* **The data**:
BEGIN
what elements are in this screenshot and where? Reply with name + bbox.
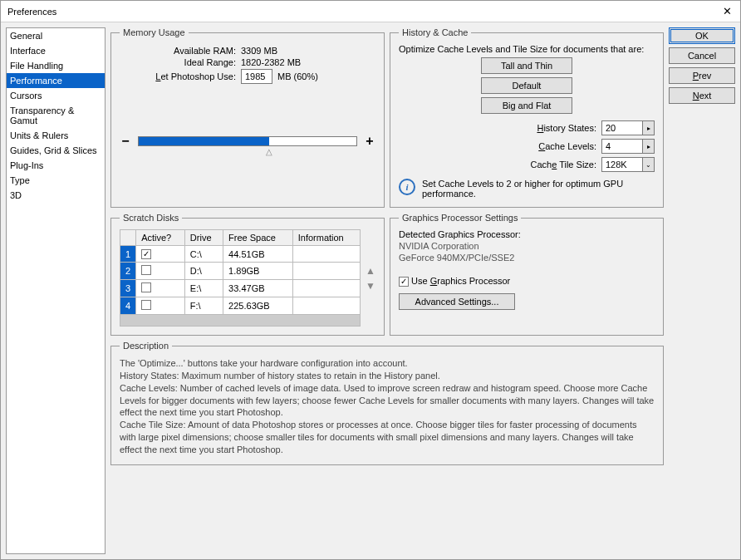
detected-gpu-label: Detected Graphics Processor: (399, 229, 655, 239)
cache-tile-dropdown-icon[interactable]: ⌄ (643, 157, 655, 172)
preferences-window: Preferences ✕ GeneralInterfaceFile Handl… (0, 0, 741, 560)
ideal-range-label: Ideal Range: (120, 57, 236, 67)
scratch-legend: Scratch Disks (120, 213, 182, 223)
row-free: 1.89GB (223, 263, 293, 280)
row-free: 33.47GB (223, 280, 293, 297)
use-gpu-label: Use Graphics Processor (411, 276, 510, 286)
cache-tile-select[interactable]: 128K (601, 157, 643, 172)
sidebar-item-interface[interactable]: Interface (7, 43, 105, 58)
sidebar-item-type[interactable]: Type (7, 173, 105, 188)
col-active: Active? (136, 230, 185, 246)
cache-levels-input[interactable]: 4 (601, 139, 643, 154)
titlebar: Preferences ✕ (1, 1, 740, 22)
optimize-text: Optimize Cache Levels and Tile Size for … (399, 44, 655, 54)
description-group: Description The 'Optimize...' buttons ta… (110, 341, 664, 465)
slider-plus-button[interactable]: + (364, 134, 375, 149)
row-active-cell[interactable] (136, 297, 185, 315)
cache-levels-stepper[interactable]: ▸ (643, 139, 655, 154)
scratch-tbody: 1✓C:\44.51GB2D:\1.89GB3E:\33.47GB4F:\225… (120, 246, 361, 327)
memory-usage-group: Memory Usage Available RAM: 3309 MB Idea… (110, 27, 385, 208)
memory-input[interactable]: 1985 (241, 69, 272, 84)
slider-minus-button[interactable]: − (120, 134, 131, 149)
row-info (292, 246, 360, 263)
active-checkbox[interactable] (141, 282, 151, 292)
active-checkbox[interactable] (141, 265, 151, 275)
dialog-buttons: OK Cancel Prev Next (669, 27, 735, 208)
prev-button[interactable]: Prev (669, 67, 735, 84)
description-legend: Description (120, 341, 172, 351)
sidebar: GeneralInterfaceFile HandlingPerformance… (6, 27, 106, 554)
desc-line-2: History States: Maximum number of histor… (120, 370, 655, 382)
table-row[interactable]: 1✓C:\44.51GB (120, 246, 361, 263)
let-use-label: Let Photoshop Use: (155, 71, 236, 81)
row-number: 4 (120, 297, 136, 315)
history-states-label: History States: (537, 123, 596, 133)
col-free: Free Space (223, 230, 293, 246)
history-cache-group: History & Cache Optimize Cache Levels an… (390, 27, 664, 208)
row-free: 225.63GB (223, 297, 293, 315)
sidebar-item-general[interactable]: General (7, 28, 105, 43)
cache-tile-label: Cache Tile Size: (531, 160, 597, 169)
row-drive: D:\ (184, 263, 223, 280)
sidebar-item-file-handling[interactable]: File Handling (7, 58, 105, 73)
gpu-vendor: NVIDIA Corporation (399, 241, 655, 251)
sidebar-item-cursors[interactable]: Cursors (7, 88, 105, 103)
sidebar-item-performance[interactable]: Performance (7, 73, 105, 88)
advanced-settings-button[interactable]: Advanced Settings... (399, 293, 515, 310)
history-states-input[interactable]: 20 (601, 120, 643, 135)
row-drive: E:\ (184, 280, 223, 297)
row-number: 3 (120, 280, 136, 297)
row-active-cell[interactable] (136, 263, 185, 280)
table-row[interactable]: 3E:\33.47GB (120, 280, 361, 297)
desc-line-4: Cache Tile Size: Amount of data Photosho… (120, 419, 655, 456)
move-down-button[interactable]: ▼ (366, 280, 375, 292)
sidebar-item-3d[interactable]: 3D (7, 188, 105, 203)
next-button[interactable]: Next (669, 87, 735, 104)
gpu-settings-group: Graphics Processor Settings Detected Gra… (390, 213, 664, 336)
scratch-disks-group: Scratch Disks Active? Drive Free Space I… (110, 213, 385, 336)
sidebar-item-units-rulers[interactable]: Units & Rulers (7, 128, 105, 143)
memory-suffix: MB (60%) (277, 71, 318, 81)
table-row[interactable]: 2D:\1.89GB (120, 263, 361, 280)
memory-legend: Memory Usage (120, 27, 189, 37)
row-number: 1 (120, 246, 136, 263)
use-gpu-checkbox[interactable]: ✓ (399, 277, 409, 287)
row-info (292, 263, 360, 280)
active-checkbox[interactable] (141, 300, 151, 310)
col-drive: Drive (184, 230, 223, 246)
active-checkbox[interactable]: ✓ (141, 249, 151, 259)
ok-button[interactable]: OK (669, 27, 735, 44)
memory-slider[interactable]: △ (138, 136, 357, 146)
sidebar-item-transparency-gamut[interactable]: Transparency & Gamut (7, 103, 105, 128)
available-ram-value: 3309 MB (241, 46, 277, 56)
cache-levels-label: Cache Levels: (538, 141, 596, 151)
row-active-cell[interactable] (136, 280, 185, 297)
window-title: Preferences (7, 7, 720, 17)
desc-line-1: The 'Optimize...' buttons take your hard… (120, 357, 655, 370)
tall-thin-button[interactable]: Tall and Thin (481, 57, 572, 74)
big-flat-button[interactable]: Big and Flat (481, 97, 572, 114)
row-drive: C:\ (184, 246, 223, 263)
row-free: 44.51GB (223, 246, 293, 263)
row-active-cell[interactable]: ✓ (136, 246, 185, 263)
sidebar-item-guides-grid-slices[interactable]: Guides, Grid & Slices (7, 143, 105, 158)
scratch-disks-table: Active? Drive Free Space Information 1✓C… (120, 229, 361, 327)
table-row[interactable]: 4F:\225.63GB (120, 297, 361, 315)
ideal-range-value: 1820-2382 MB (241, 57, 301, 67)
info-icon: i (399, 179, 415, 195)
col-info: Information (292, 230, 360, 246)
default-button[interactable]: Default (481, 77, 572, 94)
sidebar-item-plug-ins[interactable]: Plug-Ins (7, 158, 105, 173)
move-up-button[interactable]: ▲ (366, 265, 375, 277)
available-ram-label: Available RAM: (120, 46, 236, 56)
gpu-model: GeForce 940MX/PCIe/SSE2 (399, 253, 655, 263)
row-info (292, 280, 360, 297)
slider-fill (139, 137, 269, 145)
cancel-button[interactable]: Cancel (669, 47, 735, 64)
desc-line-3: Cache Levels: Number of cached levels of… (120, 382, 655, 420)
slider-thumb-icon[interactable]: △ (266, 147, 272, 156)
gpu-legend: Graphics Processor Settings (399, 213, 521, 223)
close-icon[interactable]: ✕ (720, 5, 734, 18)
row-info (292, 297, 360, 315)
history-states-stepper[interactable]: ▸ (643, 120, 655, 135)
END
* **Work instructions**:
Your task is to repeat the listing exactly while omitting its pictures.

* **Response box**:
what elements are in this screenshot and where? Reply with name + bbox.
detected-gpu-label: Detected Graphics Processor: (399, 229, 655, 239)
cache-tile-dropdown-icon[interactable]: ⌄ (643, 157, 655, 172)
preferences-window: Preferences ✕ GeneralInterfaceFile Handl… (0, 0, 741, 560)
ideal-range-label: Ideal Range: (120, 57, 236, 67)
scratch-legend: Scratch Disks (120, 213, 182, 223)
row-free: 1.89GB (223, 263, 293, 280)
row-free: 33.47GB (223, 280, 293, 297)
use-gpu-label: Use Graphics Processor (411, 276, 510, 286)
cache-tile-select[interactable]: 128K (601, 157, 643, 172)
sidebar-item-interface[interactable]: Interface (7, 43, 105, 58)
sidebar-item-type[interactable]: Type (7, 173, 105, 188)
col-active: Active? (136, 230, 185, 246)
cache-levels-input[interactable]: 4 (601, 139, 643, 154)
titlebar: Preferences ✕ (1, 1, 740, 22)
optimize-text: Optimize Cache Levels and Tile Size for … (399, 44, 655, 54)
description-group: Description The 'Optimize...' buttons ta… (110, 341, 664, 465)
slider-plus-button[interactable]: + (364, 134, 375, 149)
row-active-cell[interactable] (136, 297, 185, 315)
cache-levels-stepper[interactable]: ▸ (643, 139, 655, 154)
scratch-tbody: 1✓C:\44.51GB2D:\1.89GB3E:\33.47GB4F:\225… (120, 246, 361, 327)
memory-usage-group: Memory Usage Available RAM: 3309 MB Idea… (110, 27, 385, 208)
memory-input[interactable]: 1985 (241, 69, 272, 84)
slider-minus-button[interactable]: − (120, 134, 131, 149)
row-info (292, 246, 360, 263)
active-checkbox[interactable] (141, 282, 151, 292)
active-checkbox[interactable] (141, 265, 151, 275)
dialog-buttons: OK Cancel Prev Next (669, 27, 735, 208)
prev-button[interactable]: Prev (669, 67, 735, 84)
description-legend: Description (120, 341, 172, 351)
sidebar: GeneralInterfaceFile HandlingPerformance… (6, 27, 106, 554)
desc-line-2: History States: Maximum number of histor… (120, 370, 655, 382)
table-row[interactable]: 1✓C:\44.51GB (120, 246, 361, 263)
let-use-label: Let Photoshop Use: (155, 71, 236, 81)
row-number: 4 (120, 297, 136, 315)
history-states-label: History States: (537, 123, 596, 133)
col-free: Free Space (223, 230, 293, 246)
history-cache-group: History & Cache Optimize Cache Levels an… (390, 27, 664, 208)
row-free: 225.63GB (223, 297, 293, 315)
sidebar-item-general[interactable]: General (7, 28, 105, 43)
cache-tile-label: Cache Tile Size: (531, 160, 597, 169)
row-drive: D:\ (184, 263, 223, 280)
sidebar-item-file-handling[interactable]: File Handling (7, 58, 105, 73)
gpu-vendor: NVIDIA Corporation (399, 241, 655, 251)
sidebar-item-cursors[interactable]: Cursors (7, 88, 105, 103)
sidebar-item-performance[interactable]: Performance (7, 73, 105, 88)
advanced-settings-button[interactable]: Advanced Settings... (399, 293, 515, 310)
history-states-input[interactable]: 20 (601, 120, 643, 135)
row-drive: E:\ (184, 280, 223, 297)
row-number: 3 (120, 280, 136, 297)
row-active-cell[interactable] (136, 263, 185, 280)
table-row[interactable]: 3E:\33.47GB (120, 280, 361, 297)
desc-line-4: Cache Tile Size: Amount of data Photosho… (120, 419, 655, 456)
move-down-button[interactable]: ▼ (366, 280, 375, 292)
sidebar-item-3d[interactable]: 3D (7, 188, 105, 203)
next-button[interactable]: Next (669, 87, 735, 104)
gpu-settings-group: Graphics Processor Settings Detected Gra… (390, 213, 664, 336)
scratch-disks-group: Scratch Disks Active? Drive Free Space I… (110, 213, 385, 336)
sidebar-item-units-rulers[interactable]: Units & Rulers (7, 128, 105, 143)
memory-suffix: MB (60%) (277, 71, 318, 81)
table-row[interactable]: 2D:\1.89GB (120, 263, 361, 280)
memory-legend: Memory Usage (120, 27, 189, 37)
row-number: 1 (120, 246, 136, 263)
use-gpu-checkbox[interactable]: ✓ (399, 277, 409, 287)
row-info (292, 263, 360, 280)
active-checkbox[interactable] (141, 300, 151, 310)
col-drive: Drive (184, 230, 223, 246)
active-checkbox[interactable]: ✓ (141, 249, 151, 259)
ok-button[interactable]: OK (669, 27, 735, 44)
memory-slider[interactable]: △ (138, 136, 357, 146)
sidebar-item-transparency-gamut[interactable]: Transparency & Gamut (7, 103, 105, 128)
available-ram-value: 3309 MB (241, 46, 277, 56)
cache-levels-label: Cache Levels: (538, 141, 596, 151)
row-active-cell[interactable] (136, 280, 185, 297)
window-title: Preferences (7, 7, 720, 17)
desc-line-1: The 'Optimize...' buttons take your hard… (120, 357, 655, 370)
tall-thin-button[interactable]: Tall and Thin (481, 57, 572, 74)
big-flat-button[interactable]: Big and Flat (481, 97, 572, 114)
row-drive: C:\ (184, 246, 223, 263)
row-free: 44.51GB (223, 246, 293, 263)
row-active-cell[interactable]: ✓ (136, 246, 185, 263)
sidebar-item-guides-grid-slices[interactable]: Guides, Grid & Slices (7, 143, 105, 158)
scratch-disks-table: Active? Drive Free Space Information 1✓C… (120, 229, 361, 327)
table-row[interactable]: 4F:\225.63GB (120, 297, 361, 315)
ideal-range-value: 1820-2382 MB (241, 57, 301, 67)
info-icon: i (399, 179, 415, 195)
col-info: Information (292, 230, 360, 246)
default-button[interactable]: Default (481, 77, 572, 94)
sidebar-item-plug-ins[interactable]: Plug-Ins (7, 158, 105, 173)
move-up-button[interactable]: ▲ (366, 265, 375, 277)
available-ram-label: Available RAM: (120, 46, 236, 56)
gpu-model: GeForce 940MX/PCIe/SSE2 (399, 253, 655, 263)
row-info (292, 280, 360, 297)
slider-fill (139, 137, 269, 145)
cancel-button[interactable]: Cancel (669, 47, 735, 64)
desc-line-3: Cache Levels: Number of cached levels of… (120, 382, 655, 420)
slider-thumb-icon[interactable]: △ (266, 147, 272, 156)
gpu-legend: Graphics Processor Settings (399, 213, 521, 223)
close-icon[interactable]: ✕ (720, 5, 734, 18)
row-info (292, 297, 360, 315)
history-states-stepper[interactable]: ▸ (643, 120, 655, 135)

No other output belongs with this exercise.